Para o diretor do Banco de Olhos, é fundamental que se fale mais sobre transplante, sobre doação. “Como tudo na vida, só conseguimos nos envolver, só consegue, neste caso, fazer as doações se estivermos informados a respeito, se estivermos cientes a respeito da importância do transplante de córnea, da importância de se fazer a doação, do número de pessoas que estão aguardando um transplante, da situação tão ruim que é ficar na situação de aguardar um órgão, um tecido ocular. É de suma importância falarmos o tempo todo sobre doações, sobre a importância de sermos caridosos nesse sentido de doar os órgãos, de doar os tecidos dos nossos entes que vieram a óbito para as pessoas que estão necessitadas”, garante Marcos.
Em decorrência da gravidade da sua doença, Josiane, aos 45 anos, passa por exames para, mais uma vez, entrar na fila para a realização do quarto transplante de córnea.
Josiane Pereira Lima voltou a ter sua qualidade de vida após o transplante de córneas
“Se tivesse a oportunidade de as famílias dos doadores saberem o quanto eu sou grata, o quanto fizeram minha vida melhor, e eu tenho certeza que fizeram a vida de muitas pessoas melhor fazendo a minha melhor.

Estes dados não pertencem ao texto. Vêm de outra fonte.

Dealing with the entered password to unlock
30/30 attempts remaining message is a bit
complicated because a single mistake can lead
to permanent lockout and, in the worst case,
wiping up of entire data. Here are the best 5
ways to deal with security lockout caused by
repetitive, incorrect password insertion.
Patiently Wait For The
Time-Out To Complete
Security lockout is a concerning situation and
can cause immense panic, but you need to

Por essas oportunidades eu comecei a ver a vida de uma forma diferente, essas doações não atingiram somente a mim, elas derrubam barreiras, a gente muda o comportamento, a forma de agir, então essas famílias, às vezes, não têm noção do que uma córnea, que é algo simples, de como pode transformar vidas. Acho que a doação de córnea se torna um pouco mais fácil de convencer a partir do momento que a pessoa entende que é um tecido, é um pedacinho. Se conseguirmos chegar nas pessoas para entenderem que é simplesmente a coleta de um material muito fino, seria muito mais fácil, teríamos muito mais doações”, declara.
Diálogo aberto quanto a doação de órgãos
Um diálogo franco e aberto entre o doador e a sua família, para que manifeste de forma clara e objetiva, a sua vontade à doação. A coordenadora estadual da Central de Transplantes da SES, Claire Miozzo, fala sobre a importância de manter essa conversa e que as pessoas entendam sobre a necessidade de se tornarem doadoras.
“As pessoas não conversam sobre a doação de órgãos e tecidos, quando morrem, cabe a família autorizar a doação. Durante a acolhida entrevistamos o familiar e damos o direito de a família decidir pela doação. Muitas vezes, quando dizem ‘não’, a maioria é porque desconhece a vontade de quem foi a óbito. Se isso for deixado claro em vida com a família, ela vai autorizar”, explica a coordenadora.
Assim, o serviço de acolhimento é feito por pessoas treinadas, que passam por capacitações da Central de Transplantes, a fim da família entender todo o processo de morte encefálica e o direito de autorizar ou não, a de doação órgãos e tecidos. No caso das córneas, elas podem ser transplantadas em até 14 dias após a doação.
Não deixe de informar à sua família o seu desejo de ser um doador de órgãos e tecidos. Doe vida!